Cancer
- Discipline: Oncology
- Language: English
- Edited by: Suresh S. Ramalingam

Publication details
- History: 1948–present
- Publisher: Wiley-Blackwell on behalf of the American Cancer Society (United States)
- Frequency: Biweekly
- Impact factor: 6.1 (2023)

Standard abbreviations
- ISO 4: Cancer

Indexing
- CODEN: CANCAR
- ISSN: 0008-543X (print) 1097-0142 (web)
- LCCN: 50001289
- OCLC no.: 01553275

Links
- Journal homepage; Online access; Online archive;

= Cancer (journal) =

Cancer is a biweekly peer-reviewed scientific journal covering oncology. The journal was established in 1948. It is an official journal of the American Cancer Society and is published by Wiley-Blackwell on behalf of the society. The first editor-in-chief was Fred W. Stewart, who held that position until 1961. The current editor-in-chief is Suresh S. Ramalingam, and the previous one was Fadlo R. Khuri. Cancer Cytopathology was published as a section from 1997 until 2008, when it was split into a separate journal.
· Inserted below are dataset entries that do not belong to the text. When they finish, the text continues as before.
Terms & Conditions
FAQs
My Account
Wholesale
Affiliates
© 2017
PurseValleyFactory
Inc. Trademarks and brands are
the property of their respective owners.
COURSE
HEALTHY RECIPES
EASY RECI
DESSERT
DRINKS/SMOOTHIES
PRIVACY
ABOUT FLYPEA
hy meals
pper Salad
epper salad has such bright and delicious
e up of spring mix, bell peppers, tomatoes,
==Abstracting and indexing==
The journal is abstracted and indexed in:

- Academic OneFile
- Academic Search
- Biological Abstracts
- BIOSIS Previews
- CAB Abstracts
- Chemical Abstracts
- CINAHL
- Current Contents/Clinical Medicine
- Current Contents/Life Sciences
- Current Index to Statistics
- Elsevier BIOBASE
- Embase
- Global Health
- Index Medicus/MEDLINE/PubMed
- International Bibliography of Periodical Literature
- PASCAL
- PsycINFO
- Science Citation Index
- Scopus
- Tropical Diseases Bulletin

According to the Journal Citation Reports, the journal has a 2015 impact factor of 5.649, ranking it 26th out of 211 journals in the category "Oncology".